Search the records for "проездных" and copy each line that holds it.

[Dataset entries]
· · · ·

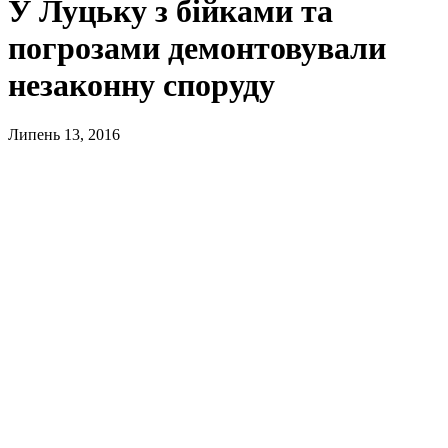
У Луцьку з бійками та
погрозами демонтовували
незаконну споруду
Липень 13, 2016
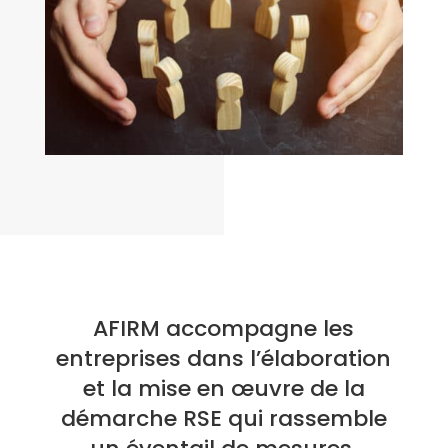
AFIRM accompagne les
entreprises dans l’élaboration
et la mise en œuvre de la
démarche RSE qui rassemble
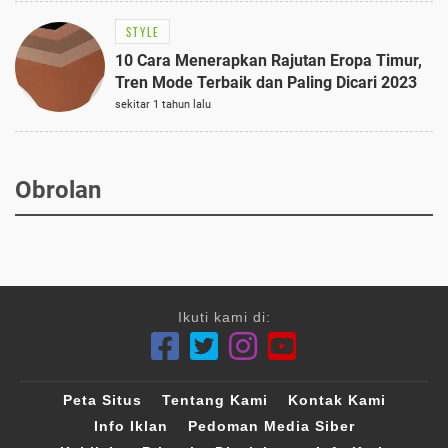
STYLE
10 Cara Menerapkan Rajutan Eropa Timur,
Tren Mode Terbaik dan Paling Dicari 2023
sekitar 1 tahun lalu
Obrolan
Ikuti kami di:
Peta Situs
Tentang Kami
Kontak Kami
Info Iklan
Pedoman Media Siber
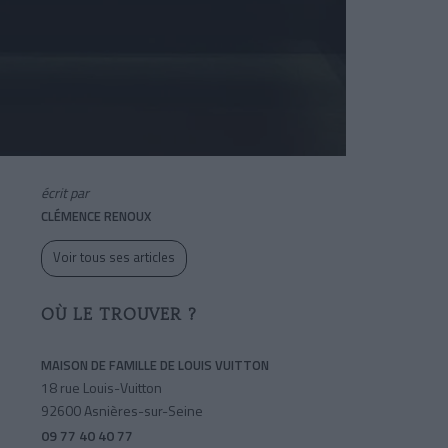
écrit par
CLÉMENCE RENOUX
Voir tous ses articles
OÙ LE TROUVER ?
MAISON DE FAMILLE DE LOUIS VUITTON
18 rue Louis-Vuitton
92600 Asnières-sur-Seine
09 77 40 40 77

· · · ·

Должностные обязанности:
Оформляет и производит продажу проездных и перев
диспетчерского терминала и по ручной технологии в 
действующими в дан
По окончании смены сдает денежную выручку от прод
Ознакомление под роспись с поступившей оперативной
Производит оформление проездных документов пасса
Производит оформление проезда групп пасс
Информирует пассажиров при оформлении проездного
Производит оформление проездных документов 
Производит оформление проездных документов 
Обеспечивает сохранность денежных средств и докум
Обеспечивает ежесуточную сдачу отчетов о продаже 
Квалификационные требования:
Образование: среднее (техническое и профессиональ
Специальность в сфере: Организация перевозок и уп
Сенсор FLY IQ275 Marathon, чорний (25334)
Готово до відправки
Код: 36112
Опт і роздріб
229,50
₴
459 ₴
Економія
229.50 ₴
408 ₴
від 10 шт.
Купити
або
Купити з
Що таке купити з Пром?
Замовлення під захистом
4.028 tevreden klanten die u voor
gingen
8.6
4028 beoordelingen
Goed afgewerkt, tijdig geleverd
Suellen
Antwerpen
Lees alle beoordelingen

· · · ·

**Response box:**
Оформляет и производит продажу проездных и перев
Производит оформление проездных документов пасса
Производит оформление проездных документов 
Производит оформление проездных документов 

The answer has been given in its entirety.